- TASK TO CARRY OUT:
Among the lines below, the one containing "Extreme Weather" opens the range and the one containing "Exchanges m" closes it. Print that range exactly, without the pictures.

- DATASET:
····················
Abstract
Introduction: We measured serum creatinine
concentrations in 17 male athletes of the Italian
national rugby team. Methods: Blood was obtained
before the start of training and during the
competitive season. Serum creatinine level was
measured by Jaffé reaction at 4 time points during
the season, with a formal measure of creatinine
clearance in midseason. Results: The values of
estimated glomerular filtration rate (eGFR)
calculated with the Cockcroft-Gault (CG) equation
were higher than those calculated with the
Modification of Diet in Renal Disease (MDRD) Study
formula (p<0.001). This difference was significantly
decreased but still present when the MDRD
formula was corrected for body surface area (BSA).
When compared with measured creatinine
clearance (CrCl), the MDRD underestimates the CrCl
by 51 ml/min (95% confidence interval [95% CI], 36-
····················
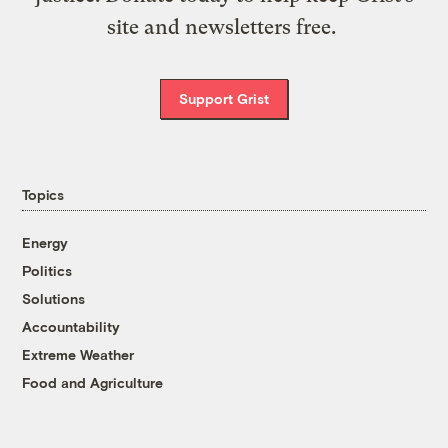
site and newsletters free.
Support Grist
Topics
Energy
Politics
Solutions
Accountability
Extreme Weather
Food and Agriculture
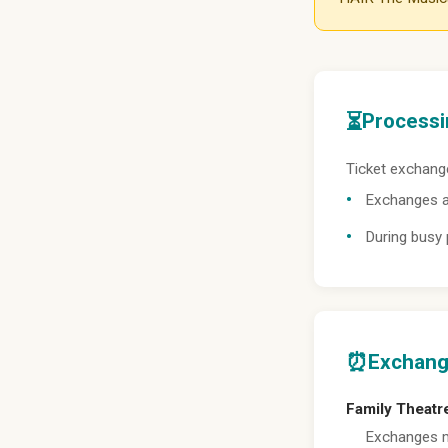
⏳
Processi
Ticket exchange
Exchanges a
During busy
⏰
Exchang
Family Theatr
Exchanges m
····················
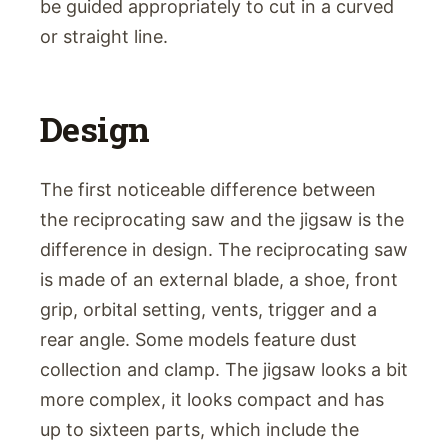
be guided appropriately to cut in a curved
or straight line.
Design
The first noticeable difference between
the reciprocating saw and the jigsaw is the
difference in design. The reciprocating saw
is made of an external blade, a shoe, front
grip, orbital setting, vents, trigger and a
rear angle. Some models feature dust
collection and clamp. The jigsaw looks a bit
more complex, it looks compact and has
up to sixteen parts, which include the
····················
- RESULT:
Extreme Weather
Food and Agriculture
⏳
Processi
Ticket exchange
Exchanges a
During busy
⏰
Exchang
Family Theatr
Exchanges m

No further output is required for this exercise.